One limitation of our study is the restriction imposed by extending the CAPSICUM framework. We lose a certain level of flexibility, especially when designing flow logic, as we are building on top of CAPSICUM ontologies. It is a trade-off we made as we believe the value of DI framework is enhanced by extending a framework that is already accepted and used by large-scale organizations.

According to the evaluation, late information modeling - actions, goals, constraints, privileges, actors is a major limitation of our framework. We plan to address in future by extending the architecture to support run-time modeling as well.

To learn from event logs, we plan to extend the information model to capture user insights and performance details for executed DI instances. For example, in the predictive analytics case study, we can extend the Prediction Model concept to record experiences from different users who used a particular model, its performance statistics for different datasets extracted from execution logs etc. Then a user can use that accumulated knowledge in future DI design and execution.

Further, to harness the full potential of DIs we need a good execution platform that can access semantic models and drive different interactions dynamically, fulfilling requirements such as synchronized access to shared data and dealing with unanticipated exceptions.
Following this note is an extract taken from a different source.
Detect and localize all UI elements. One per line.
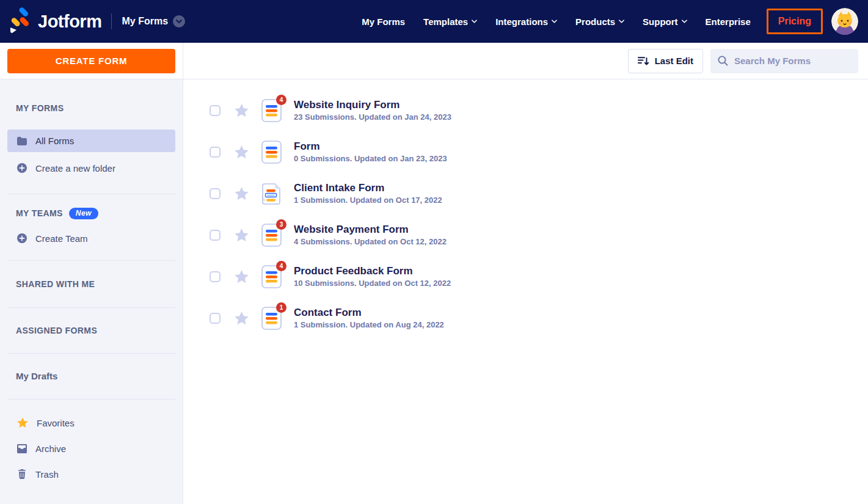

The main challenge in adapting DIs for an organization is designing a good information model that reflect business objects. This model is unique to an organization and developing it from scratch can be challenging. Our framework is designed to link existing information models (e.g.- RDF Cube to model Dataset used in the case study) easily. Hence designing a repository of abstract information models and guidelines for specific KIP domains such as data analytics, finance or marketing can lift the burden of information modelling and encourage many organizations to adapt DI framework.

We consider this work as a foundation for a new approach to solve challenges related to KIP management and execution using semantic models. As future goals to achieve that objective, we propose to extend DI to contain a knowledge layer that can enable knowledge workers to share their insights and experience, which can supports others in conducting similar KIPs and decision making.